Required action →
An exact copy of all the data is needed, with every picture left out.

[Collected data]
******************************

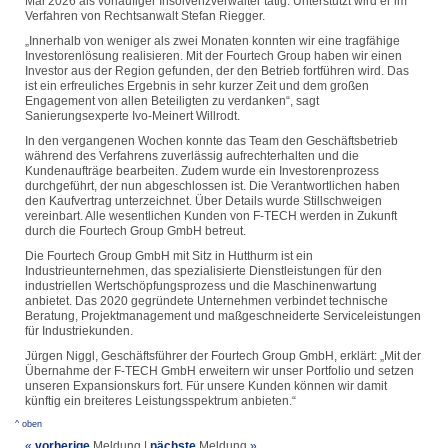
Mai 2026 als vorläufiger Insolvenzverwalter tätig. Unterstützt wird er im
Verfahren von Rechtsanwalt Stefan Riegger.
„Innerhalb von weniger als zwei Monaten konnten wir eine tragfähige
Investorenlösung realisieren. Mit der Fourtech Group haben wir einen
Investor aus der Region gefunden, der den Betrieb fortführen wird. Das
ist ein erfreuliches Ergebnis in sehr kurzer Zeit und dem großen
Engagement von allen Beteiligten zu verdanken“, sagt
Sanierungsexperte Ivo-Meinert Willrodt.
In den vergangenen Wochen konnte das Team den Geschäftsbetrieb
während des Verfahrens zuverlässig aufrechterhalten und die
Kundenaufträge bearbeiten. Zudem wurde ein Investorenprozess
durchgeführt, der nun abgeschlossen ist. Die Verantwortlichen haben
den Kaufvertrag unterzeichnet. Über Details wurde Stillschweigen
vereinbart. Alle wesentlichen Kunden von F-TECH werden in Zukunft
durch die Fourtech Group GmbH betreut.
Die Fourtech Group GmbH mit Sitz in Hutthurm ist ein
Industrieunternehmen, das spezialisierte Dienstleistungen für den
industriellen Wertschöpfungsprozess und die Maschinenwartung
anbietet. Das 2020 gegründete Unternehmen verbindet technische
Beratung, Projektmanagement und maßgeschneiderte Serviceleistungen
für Industriekunden.
Jürgen Niggl, Geschäftsführer der Fourtech Group GmbH, erklärt: „Mit der
Übernahme der F-TECH GmbH erweitern wir unser Portfolio und setzen
unseren Expansionskurs fort. Für unsere Kunden können wir damit
künftig ein breiteres Leistungsspektrum anbieten.“
^ oben
«
vorherige
Meldung
|
nächste
Meldung
»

******************************

Response to the exercise →
Mai 2026 als vorläufiger Insolvenzverwalter tätig. Unterstützt wird er im
Verfahren von Rechtsanwalt Stefan Riegger.
„Innerhalb von weniger als zwei Monaten konnten wir eine tragfähige
Investorenlösung realisieren. Mit der Fourtech Group haben wir einen
Investor aus der Region gefunden, der den Betrieb fortführen wird. Das
ist ein erfreuliches Ergebnis in sehr kurzer Zeit und dem großen
Engagement von allen Beteiligten zu verdanken“, sagt
Sanierungsexperte Ivo-Meinert Willrodt.
In den vergangenen Wochen konnte das Team den Geschäftsbetrieb
während des Verfahrens zuverlässig aufrechterhalten und die
Kundenaufträge bearbeiten. Zudem wurde ein Investorenprozess
durchgeführt, der nun abgeschlossen ist. Die Verantwortlichen haben
den Kaufvertrag unterzeichnet. Über Details wurde Stillschweigen
vereinbart. Alle wesentlichen Kunden von F-TECH werden in Zukunft
durch die Fourtech Group GmbH betreut.
Die Fourtech Group GmbH mit Sitz in Hutthurm ist ein
Industrieunternehmen, das spezialisierte Dienstleistungen für den
industriellen Wertschöpfungsprozess und die Maschinenwartung
anbietet. Das 2020 gegründete Unternehmen verbindet technische
Beratung, Projektmanagement und maßgeschneiderte Serviceleistungen
für Industriekunden.
Jürgen Niggl, Geschäftsführer der Fourtech Group GmbH, erklärt: „Mit der
Übernahme der F-TECH GmbH erweitern wir unser Portfolio und setzen
unseren Expansionskurs fort. Für unsere Kunden können wir damit
künftig ein breiteres Leistungsspektrum anbieten.“
^ oben
«
vorherige
Meldung
|
nächste
Meldung
»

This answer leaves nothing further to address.